MDIntegratorOperator evolves particle positions and velocities forward in time using numerical integration of Newton's equations of motion.

Two integrator types are supported:

Integrator Ensemble Method
Velocity Verlet NVE (constant energy) Symplectic, time-reversible
Langevin NVT (constant temperature) Stochastic thermostat with friction \(\gamma\) and thermal energy \(k_T\)

The integrator takes positions, velocities, and a force field, then runs a fixed number of steps \(n_{\text{steps}}\) with time step \(dt\). Because the number of steps is fixed at graph construction time, the entire trajectory is differentiable -- gradients flow from the final state back through all integration steps to the initial conditions and force field parameters.

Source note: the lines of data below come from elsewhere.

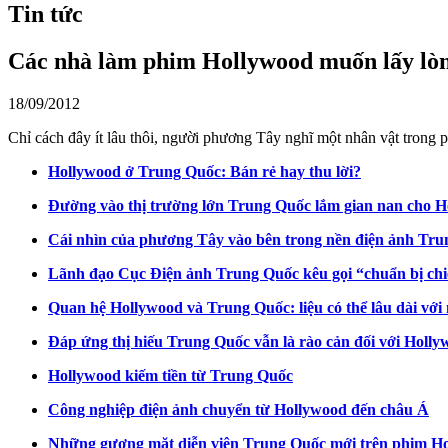
Tin tức
Các nhà làm phim Hollywood muốn lấy lò
18/09/2012
Chỉ cách đây ít lâu thôi, người phương Tây nghĩ một nhân vật tron
Hollywood ở Trung Quốc: Bán rẻ hay thu lời?
Đường vào thị trường lớn Trung Quốc lắm gian nan cho 
Cái nhìn của phương Tây vào bên trong nền điện ảnh Tr
Lãnh đạo Cục Điện ảnh Trung Quốc kêu gọi “chuẩn bị chi
Quan hệ Hollywood và Trung Quốc: liệu có thể lâu dài với
Đáp ứng thị hiếu Trung Quốc vẫn là rào cản đối với Holl
Hollywood kiếm tiền từ Trung Quốc
Công nghiệp điện ảnh chuyển từ Hollywood đến châu Á
Những gương mặt diễn viên Trung Quốc mới trên phim H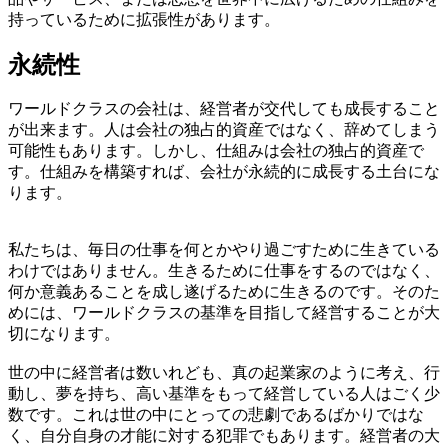
持っているために拡張性があります。
永続性
ワールドクラスの会社は、経営者が交代しても成長すること
が出来ます。人は会社の独占的資産ではなく、辞めてしまう
可能性もあります。しかし、仕組みは会社の独占的資産で
す。仕組みを構築すれば、会社が永続的に成長する土台にな
ります。
私たちは、毎日の仕事を何とかやり過ごすために生きている
わけではありません。生きるために仕事をするのではなく、
何か意義あることを成し遂げるために生きるのです。そのた
めには、ワールドクラスの基準を目指して経営することが大
切になります。
世の中に経営者は数いれども、真の起業家のように考え、行
動し、夢を持ち、高い基準をもって経営している人はごく少
数です。これは世の中にとっての悲劇であるばかりではな
く、自分自身の才能に対する犯罪でもあります。経営者の大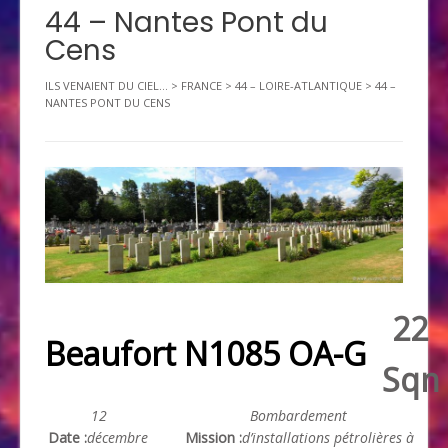
44 – Nantes Pont du
Cens
ILS VENAIENT DU CIEL...
>
FRANCE
>
44 – LOIRE-ATLANTIQUE
>
44 –
NANTES PONT DU CENS
22
Beaufort N1085 OA-G
Sqn
12
Bombardement
Date :
décembre
Mission :
d’installations pétrolières à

Periodic Boundary Conditions¤

For condensed-phase simulations, the operator supports periodic boxes of configurable size. Minimum-image convention is used for distance calculations, with displacement functions that correctly handle periodic wrapping.

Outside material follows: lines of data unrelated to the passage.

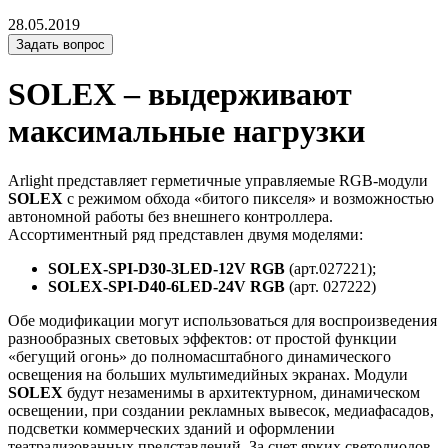
28.05.2019
Задать вопрос
SOLEX – выдерживают
максимальные нагрузки
Arlight представляет герметичные управляемые RGB-модули
SOLEX
с режимом обхода «битого пикселя» и возможностью
автономной работы без внешнего контроллера.
Ассортиментный ряд представлен двумя моделями:
SOLEX-SPI-D30-3LED-12V RGB
(арт.027221);
SOLEX-SPI-D40-6LED-24V RGB
(арт. 027222)
Обе модификации могут использоваться для воспроизведения
разнообразных световых эффектов: от простой функции
«бегущий огонь» до полномасштабного динамического
освещения на больших мультимедийных экранах. Модули
SOLEX
будут незаменимы в архитектурном, динамическом
освещении, при создании рекламных вывесок, медиафасадов,
подсветки коммерческих зданий и оформлении
театрализованных представлений. За счет ярких светодиодов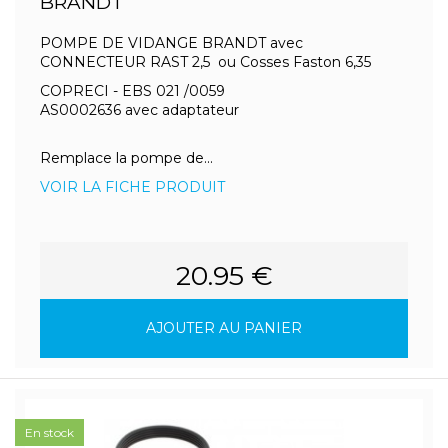
BRANDT
POMPE DE VIDANGE BRANDT avec
CONNECTEUR RAST 2,5 ou Cosses Faston 6,35
COPRECI - EBS 021 /0059
AS0002636 avec adaptateur
Remplace la pompe de...
VOIR LA FICHE PRODUIT
20.95 €
AJOUTER AU PANIER
En stock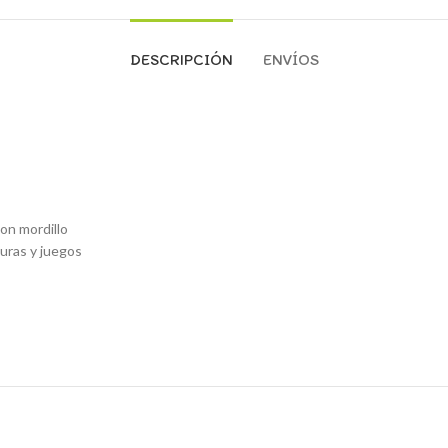
DESCRIPCIÓN
ENVÍOS
con mordillo
turas y juegos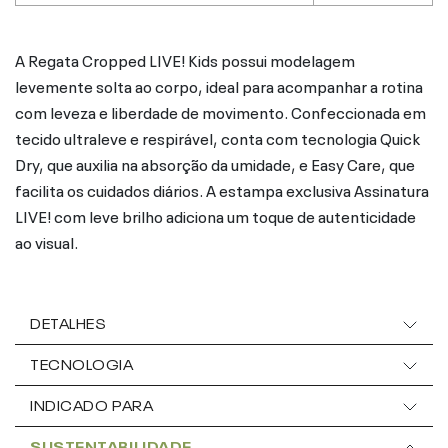
A Regata Cropped LIVE! Kids possui modelagem
levemente solta ao corpo, ideal para acompanhar a rotina
com leveza e liberdade de movimento. Confeccionada em
tecido ultraleve e respirável, conta com tecnologia Quick
Dry, que auxilia na absorção da umidade, e Easy Care, que
facilita os cuidados diários. A estampa exclusiva Assinatura
LIVE! com leve brilho adiciona um toque de autenticidade
ao visual.
DETALHES
TECNOLOGIA
INDICADO PARA
SUSTENTABILIDADE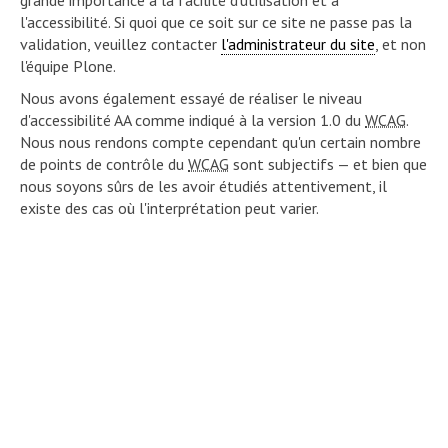
grande importance à la facilité d'utilisation et à
l'accessibilité. Si quoi que ce soit sur ce site ne passe pas la
validation, veuillez contacter
l'administrateur du site
, et non
l'équipe Plone.
Nous avons également essayé de réaliser le niveau
d'accessibilité AA comme indiqué à la version 1.0 du
WCAG
.
Nous nous rendons compte cependant qu'un certain nombre
de points de contrôle du
WCAG
sont subjectifs — et bien que
nous soyons sûrs de les avoir étudiés attentivement, il
existe des cas où l'interprétation peut varier.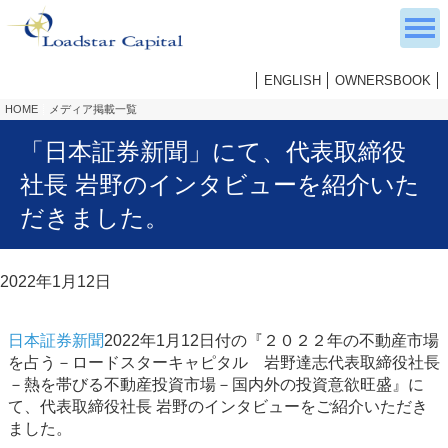
ENGLISH
OWNERSBOOK
HOME
メディア掲載一覧
「日本証券新聞」にて、代表取締役
社長 岩野のインタビューを紹介いた
だきました。
2022年1月12日
日本証券新聞
2022年1月12日付の『２０２２年の不動産市場
を占う－ロードスターキャピタル 岩野達志代表取締役社長
－熱を帯びる不動産投資市場－国内外の投資意欲旺盛』に
て、代表取締役社長 岩野のインタビューをご紹介いただき
ました。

Why Differentiability Matters for Structural Biology¤

Traditional structural biology tools compute structures or trajectories as fixed outputs. Force field parameters are fit separately from the downstream analysis. Structure prediction does not know what function will be evaluated.

DiffBio's differentiable operators enable:

  1. Structure-function optimization: A loss on RNA function (e.g., binding affinity) propagates gradients through the folding algorithm back to sequence parameters, enabling sequence design for desired structures
  2. Force field fitting: Gradients from trajectory observables (radial distribution function, diffusion coefficient) update force field parameters \(\sigma\) and \(\epsilon\) directly, replacing manual parameter tuning
  3. End-to-end MD pipelines: A loss on a trajectory property (energy minimum, structural stability) flows back through the integrator and force field to initial conditions, enabling inverse design
  4. Differentiable DSSP: Protein engineering pipelines can optimize backbone coordinates to maximize secondary structure content in target regions, with gradients from the DSSP assignment guiding the optimization

Further Reading¤

References¤

  1. Kabsch & Sander. "Dictionary of protein secondary structure: pattern recognition of hydrogen-bonded and geometrical features." Biopolymers 22, 1983.
  2. McCaskill. "The equilibrium partition function and base pair binding probabilities for RNA secondary structure." Biopolymers 29, 1990.
  3. Schoenholz & Cubuk. "JAX, M.D.: A Framework for Differentiable Physics." NeurIPS 2020.
  4. Matthies et al. "Differentiable partition function calculation for RNA." Nucleic Acids Research 52(3), 2024.